Go through the records and report each line holding the string "Januar".

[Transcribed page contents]
..............................

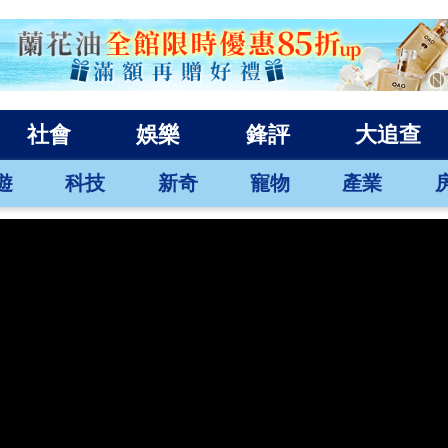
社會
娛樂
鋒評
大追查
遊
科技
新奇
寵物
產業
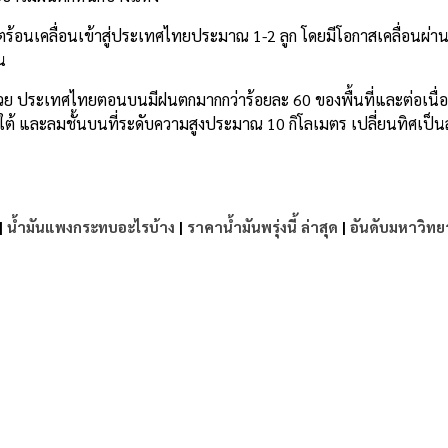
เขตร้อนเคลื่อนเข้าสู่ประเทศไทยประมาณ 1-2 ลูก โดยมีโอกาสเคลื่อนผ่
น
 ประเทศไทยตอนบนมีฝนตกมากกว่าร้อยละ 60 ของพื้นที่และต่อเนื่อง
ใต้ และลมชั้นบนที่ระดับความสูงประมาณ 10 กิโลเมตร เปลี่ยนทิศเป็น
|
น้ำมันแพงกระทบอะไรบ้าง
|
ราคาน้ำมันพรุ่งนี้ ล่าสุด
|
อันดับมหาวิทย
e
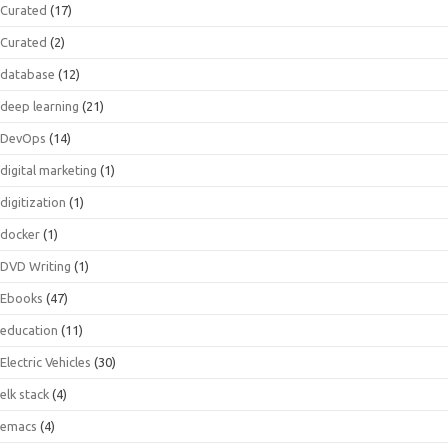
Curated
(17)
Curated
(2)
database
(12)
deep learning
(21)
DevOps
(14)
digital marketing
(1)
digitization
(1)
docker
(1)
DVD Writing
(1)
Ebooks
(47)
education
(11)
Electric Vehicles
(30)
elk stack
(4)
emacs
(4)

..............................

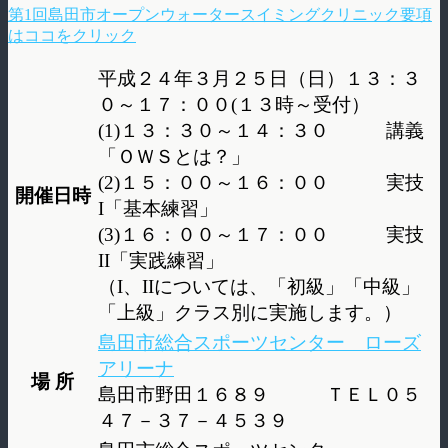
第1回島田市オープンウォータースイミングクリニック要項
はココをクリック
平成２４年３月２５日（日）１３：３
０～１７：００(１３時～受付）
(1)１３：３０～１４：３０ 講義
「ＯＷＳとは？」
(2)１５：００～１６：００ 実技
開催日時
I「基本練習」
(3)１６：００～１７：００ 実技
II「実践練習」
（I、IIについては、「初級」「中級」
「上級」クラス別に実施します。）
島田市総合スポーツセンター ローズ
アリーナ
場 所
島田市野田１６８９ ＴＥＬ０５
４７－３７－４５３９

..............................

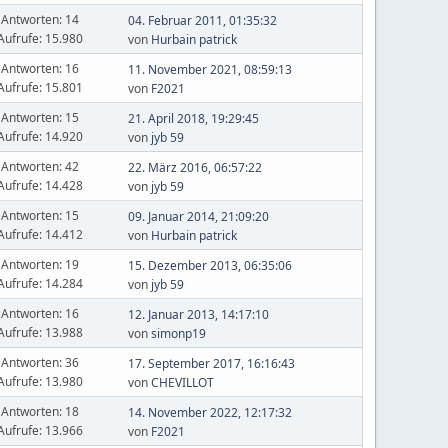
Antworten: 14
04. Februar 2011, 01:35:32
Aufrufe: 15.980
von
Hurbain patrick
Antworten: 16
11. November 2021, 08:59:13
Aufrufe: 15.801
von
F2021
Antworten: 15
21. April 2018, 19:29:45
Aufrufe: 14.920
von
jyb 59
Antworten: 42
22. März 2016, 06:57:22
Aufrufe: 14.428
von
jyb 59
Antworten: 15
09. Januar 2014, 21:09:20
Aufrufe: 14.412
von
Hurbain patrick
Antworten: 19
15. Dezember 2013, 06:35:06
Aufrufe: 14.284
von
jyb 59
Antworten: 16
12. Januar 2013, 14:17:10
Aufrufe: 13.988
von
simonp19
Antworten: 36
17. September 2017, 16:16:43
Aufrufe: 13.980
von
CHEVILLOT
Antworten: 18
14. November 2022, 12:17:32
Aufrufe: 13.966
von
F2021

..............................

TASK RESPONSE →
09. Januar 2014, 21:09:20
12. Januar 2013, 14:17:10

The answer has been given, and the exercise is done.